Molto più tarda è invece la storia della fanciulla liberata dal drago. Nella Leggenda Aurea Jacopo da Varagine narra che vicino alla città di Silene, in Libia, vi era uno stagno grande come il mare dove si nascondeva un drago che, quando si avvicinava alla città, uccideva con il fiato coloro in cui s’imbatteva. I cittadini per placarlo gli offrirono due pecore al giorno; e, quando queste cominciarono a scarseggiare, una pecora e un uomo tirato a sorte fra i giovani. Un giorno venne designata la figlia del re il quale tentò di riscattarla offrendo il suo patrimonio e metà del regno; ma il popolo gli rispose sdegnato: «I nostri figli son morti e tu vorresti salvare la figlia tua? Se non permetterai che muoia come gli altri, bruceremo te e la tua casa!». Il re ottenne soltanto otto giorni di dilazione durante i quali il drago uccise decine di abitanti. Ormai non si poteva più procrastinare il sacrificio, e la fanciulla si avviò piangente al lago. In quel momento il cavaliere Giorgio passava di là casualmente; saputa la triste vicenda, le disse: «Figlia mia, non temere perché io ti verrò in aiuto nel nome di Cristo». Mentre così parlava, il drago uscì dalle acque sprizzando fuoco e pestifero fumo dalle narici. Ma Giorgio non si spaventò: saltato a cavallo, vibrò con forza la lancia ferendo gravemente il mostro che cadde a terra. «Non avere più timore» disse il prode cavaliere «e avvolgi la tua cintura al collo del drago!» La fanciulla obbedì e il drago cominciò a seguirla obbediente come un cagnolino.

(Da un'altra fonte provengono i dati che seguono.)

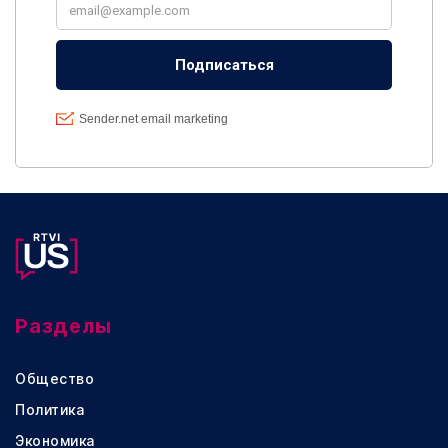
Разделы
Общество
Политика
Экономика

Vedendola avvicinarsi alla città con il mostro al guinzaglio il popolo si atterrì. Ma Giorgio lo rassicurò: «Non abbiate timore perché Iddio mi ha mandato a voi per liberarvi dal drago. Abbracciate la fede in Cristo, ricevete il battesimo e ucciderò il mostro». Allora il re e tutta la popolazione si convertirono chiedendo al prode cavaliere di mantenere la promessa: Giorgio uccise il drago e poi ordinò che fosse trasportato fuori della città con un carro trainato da quattro paia di buoi.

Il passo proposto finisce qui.